Life as a Secret Queer
With the exception of a couple of employees I know are gay because they dropped hints (I won’t say any more in case the wrong people read this) I’m in a place where I haven’t been in years: I’m not being my authentic self. I’m not a complete version of me. I haven’t been able to fully express to the people around me how upset I am about the overwhelming amount of anti-LGBTQ legislation that’s been passed here in Florida and all over the country this year. There’s no question it hurts to feel forced to hide this way.

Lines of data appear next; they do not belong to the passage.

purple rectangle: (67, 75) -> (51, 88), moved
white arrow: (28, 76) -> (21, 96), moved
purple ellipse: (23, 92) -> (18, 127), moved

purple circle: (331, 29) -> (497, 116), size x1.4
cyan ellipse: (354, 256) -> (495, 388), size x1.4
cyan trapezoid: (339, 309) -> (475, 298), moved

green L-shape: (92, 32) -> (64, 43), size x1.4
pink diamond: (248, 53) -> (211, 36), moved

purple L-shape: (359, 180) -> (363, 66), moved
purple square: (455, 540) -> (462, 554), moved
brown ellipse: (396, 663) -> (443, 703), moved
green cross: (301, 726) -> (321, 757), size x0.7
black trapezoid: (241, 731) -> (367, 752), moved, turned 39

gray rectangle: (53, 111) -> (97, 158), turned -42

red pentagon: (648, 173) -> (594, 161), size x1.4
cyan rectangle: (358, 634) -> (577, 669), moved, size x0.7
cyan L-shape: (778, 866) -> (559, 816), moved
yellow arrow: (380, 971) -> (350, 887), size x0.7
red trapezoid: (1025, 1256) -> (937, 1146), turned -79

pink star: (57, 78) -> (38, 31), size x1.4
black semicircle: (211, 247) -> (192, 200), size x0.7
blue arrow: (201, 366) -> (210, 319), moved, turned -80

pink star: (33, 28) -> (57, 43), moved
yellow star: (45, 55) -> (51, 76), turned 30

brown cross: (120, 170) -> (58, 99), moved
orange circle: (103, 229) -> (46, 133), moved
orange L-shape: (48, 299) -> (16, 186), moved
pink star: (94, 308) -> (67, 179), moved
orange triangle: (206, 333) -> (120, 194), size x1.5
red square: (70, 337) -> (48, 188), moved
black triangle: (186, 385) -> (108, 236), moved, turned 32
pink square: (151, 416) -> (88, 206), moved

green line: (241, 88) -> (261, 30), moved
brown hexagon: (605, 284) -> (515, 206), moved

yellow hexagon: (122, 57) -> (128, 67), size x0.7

But that idea of “letting in” keeps sticking with me. I’ve had a bunch of people come out to me in the last couple of years, and one of the first things I say to them is “thank you for trusting me enough to tell me that.” When it’s a kid who is coming out to me? I try to emphasize the idea that their coming out journey belongs to them, and if they want me to tell specific people, I will, but not without their permission. I’ll help them if they want, but the choice to share or not share is their own.
Queer Joy
Listening to Karamo talk about “coming out” versus “letting in” clarified why it’s so hard keeping my identity a secret. It’s not that I’m not out; it’s that I can’t let anybody in. I want to be vulnerable; to talk to people as myself. And I can’t do that. Instead, I present this fake version of me who is always on guard. Always worried about making a mistake, always terrified of the consequences.
And there’s the rub: the thing that prompts people to come out in the first place is when the pain of staying in becomes greater than the fear of letting people in. But then, when you actually come out to the right people, you get to experience that rare, beautiful feeling known as queer joy. If you’ve experienced it, you know what I’m talking about. If you don’t? I don’t know… imagine your whole self expressed and embraced. Imagine being all of yourself and that being enough. More than enough. I could really use some queer joy right now. But this just isn’t the place for it.